Noch in den 1970er Jahren galt das größte Raubtier Deutschlands als fast ausgestorben. Konsequenter Schutz führte dazu, dass im Winter 1996/97 ein Jungtier auf Helgoland geboren wurde. Seitdem haben sich im Wattenmeer wieder mehr als 5400 Tiere der atlantischen Popu-lation angesiedelt und an den Stränden Helgolands zuletzt fast 700 Baby-Robben das Licht der Welt erblickt. In der Wurfsaison 2021/22 gab es einen neuen Geburtenrekord. Auch die Baltische Kegelrobbe im Ostseeraum erholt sich nach Einstellung der Jagd. Seit 2005 leben durchgängig bis zu 300 Tiere im Greifswalder Bodden, 2018 konnte nach rund einhundert Jahren eine Geburt am Kap Arkona auf Rügen nachgewiesen werden. 

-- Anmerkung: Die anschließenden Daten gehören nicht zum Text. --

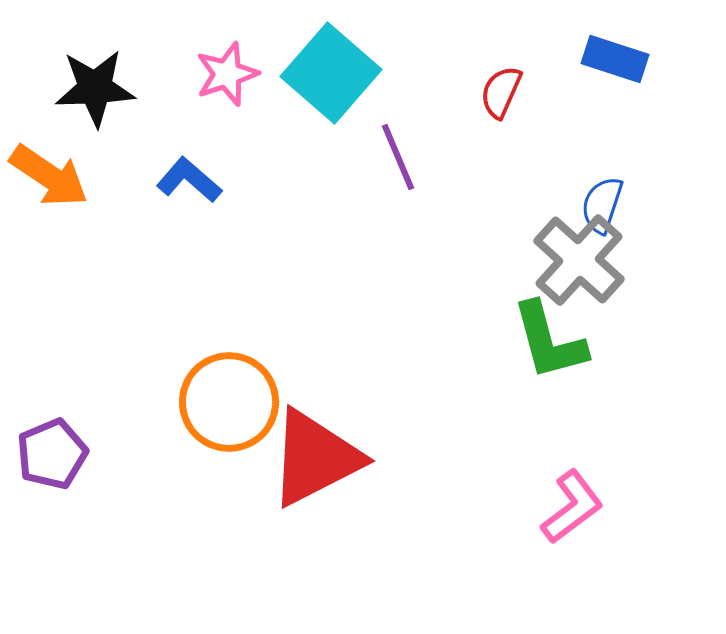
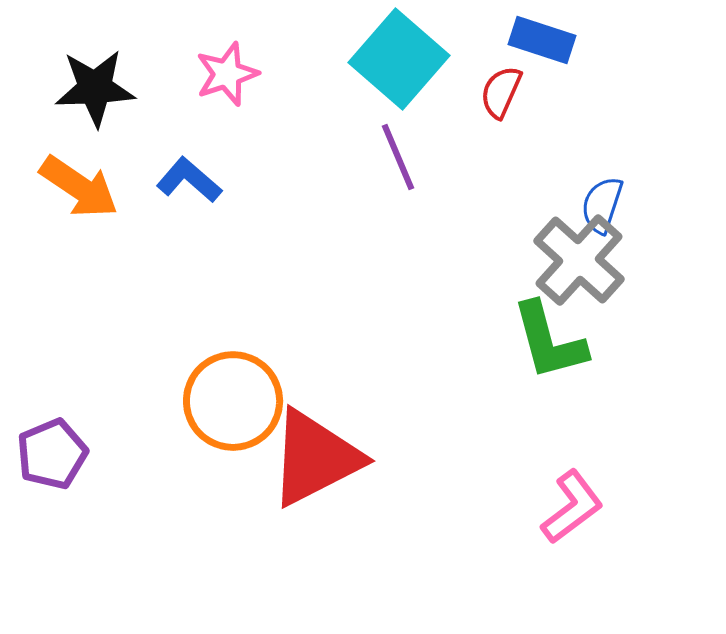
blue rectangle: moved 73 px left, 19 px up
cyan square: moved 68 px right, 14 px up
orange arrow: moved 30 px right, 11 px down
orange circle: moved 4 px right, 1 px up
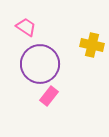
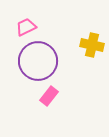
pink trapezoid: rotated 60 degrees counterclockwise
purple circle: moved 2 px left, 3 px up
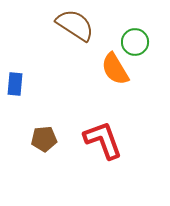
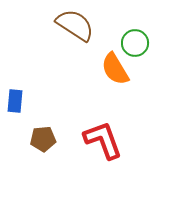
green circle: moved 1 px down
blue rectangle: moved 17 px down
brown pentagon: moved 1 px left
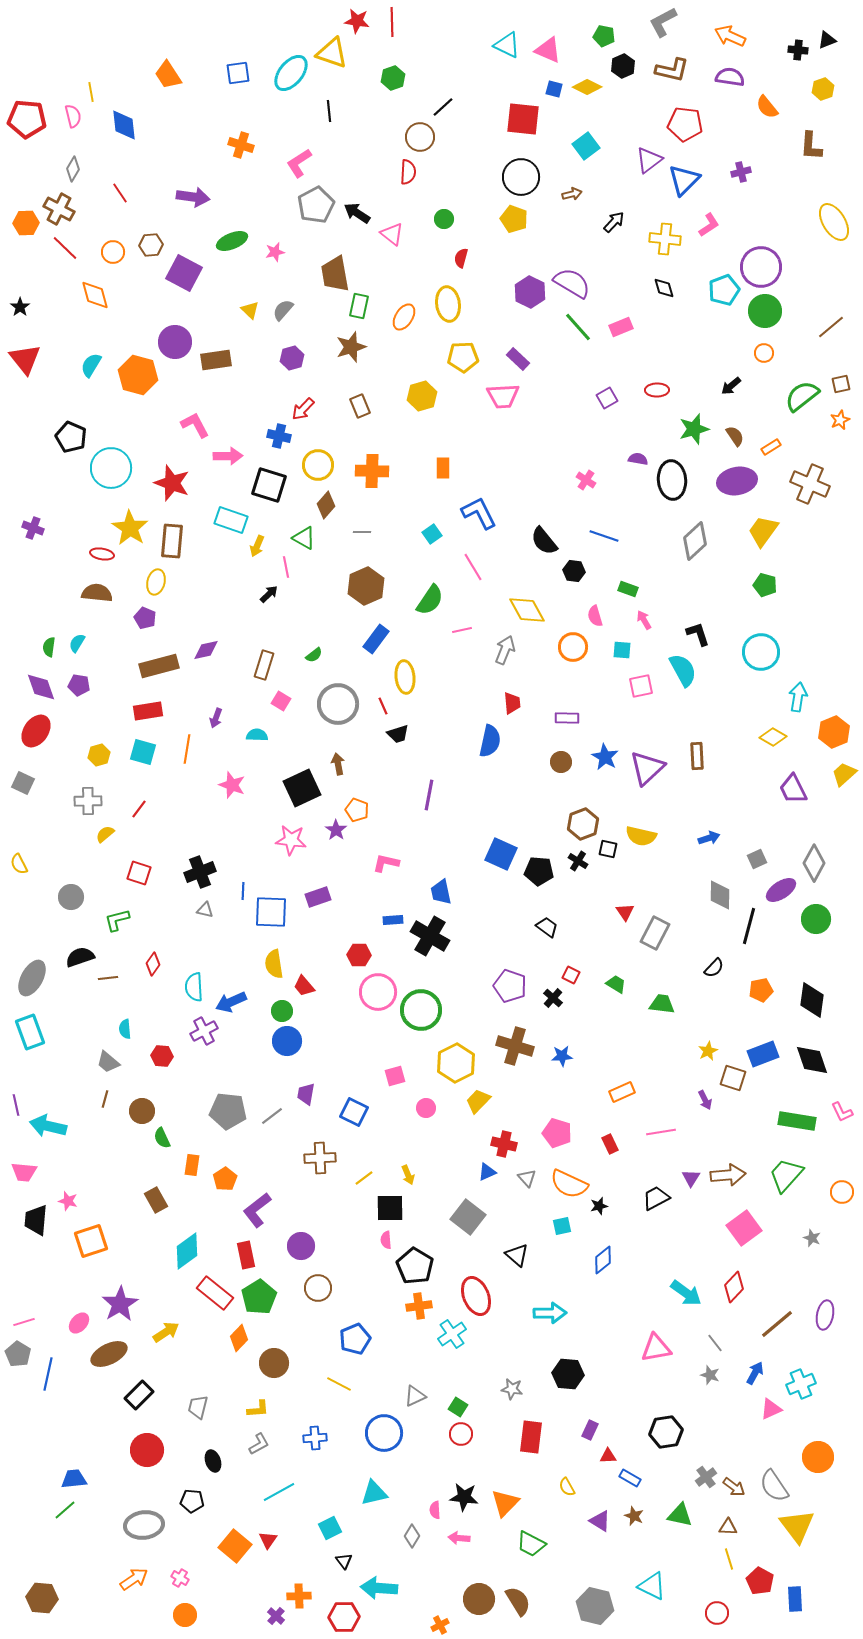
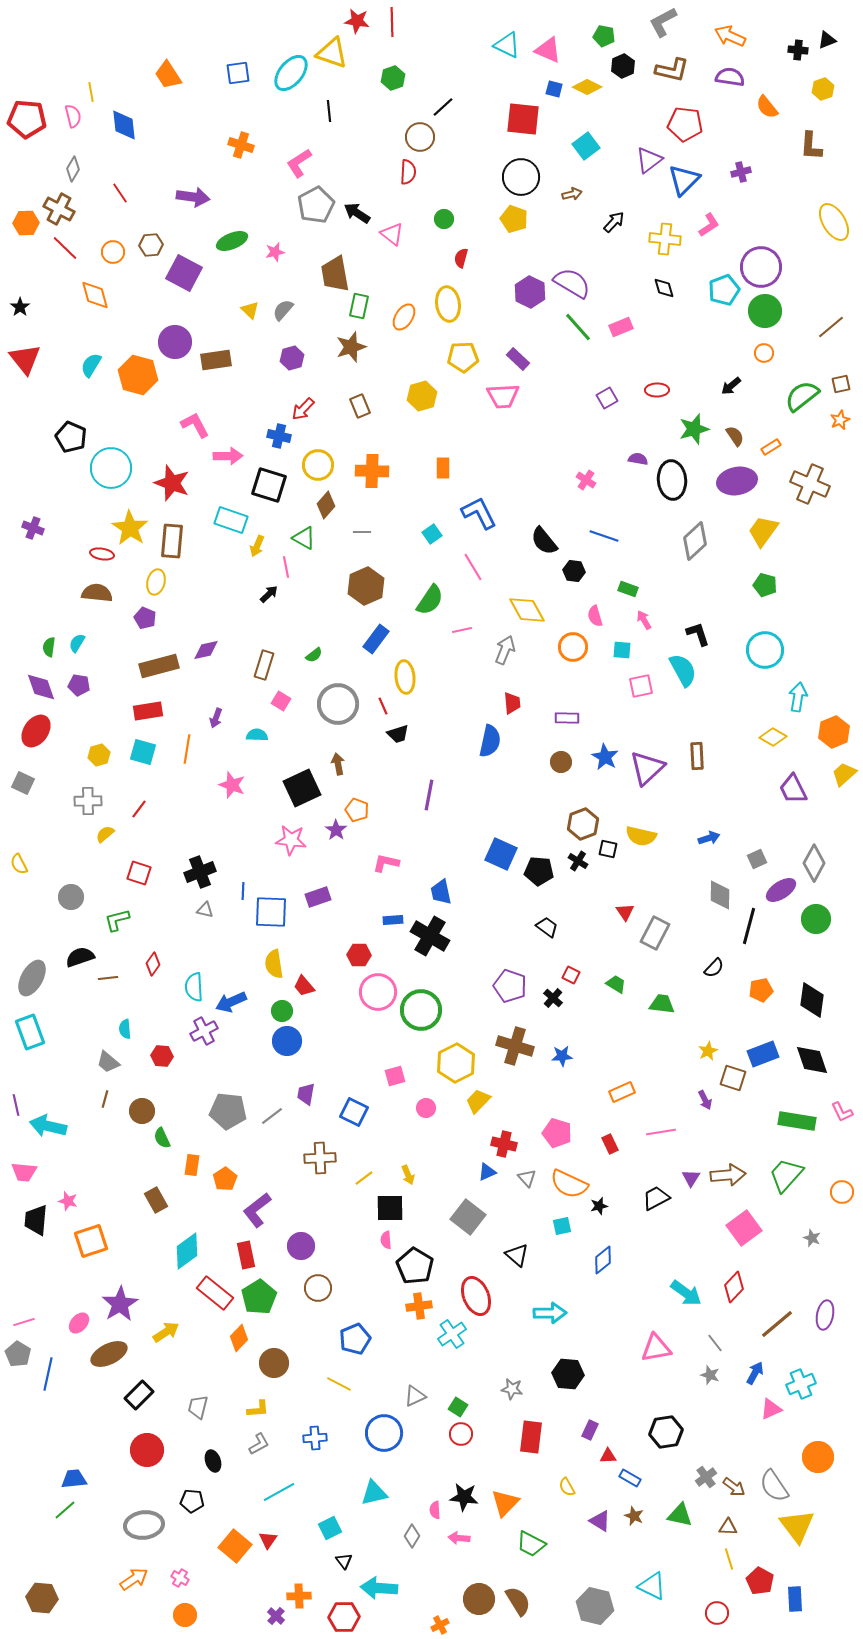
cyan circle at (761, 652): moved 4 px right, 2 px up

Seltene Besucher kommen in den Norden

(Foto: Jannik Peters)

Nachdem es nicht mehr als drei einzelne Beobachtungen in deutschen Nordseegewässern weitab vor der Küste gegeben hatte, kam in den Sommermonaten von 2014 bis 2019 regelmäßig ein Schwarzbrauenalbatros zu Besuch nach Helgoland und ans Rantumbecken auf Sylt. Diese Hochseevögel mit einer Flügelspannweite von bis zu 2,50 Metern leben regulär in der windreichsten Region der Erde über den Ozeanen der Südhalbkugel. Die größte Brutkolonie mit rund 500.000 Paaren befindet sich auf den Falklandinseln. Am 7. September letzten Jahres ließ sich nach 1998 erstmals wieder ein Walross im Wattenmeer blicken. Das aus der Arktis, vermutlich von Spitzbergen stammende und später „Freya“ genannte Tier war vor Baltrum aufgetaucht und stattete in den folgenden Tagen auch Spiekeroog, Wangerooge und Borkum einen Besuch ab, bevor es in die Niederlande weiterzog. Noch bis November 2021 war es die Attraktion des Hafens von Den Helder. Erst im Januar dieses Jahres haben Naturschutzwarte auf der Insel Wangerooge zwei seltene Kurzschnäuzige Seepferdchen entdeckt. Ein einzigartiger Fund, denn auch wenn die Tiere leblos waren, lassen gleich zwei angespülte Tierchen eine Erholung des Bestandes vermuten. Denn eigentlich sind Seepferdchen bereits seit 1930 aus der Nordsee verschwunden – Aufgrund einer Pilzinfektion des Seegrases hatten sie damals auf einen Schlag ihren Lebensraum verloren.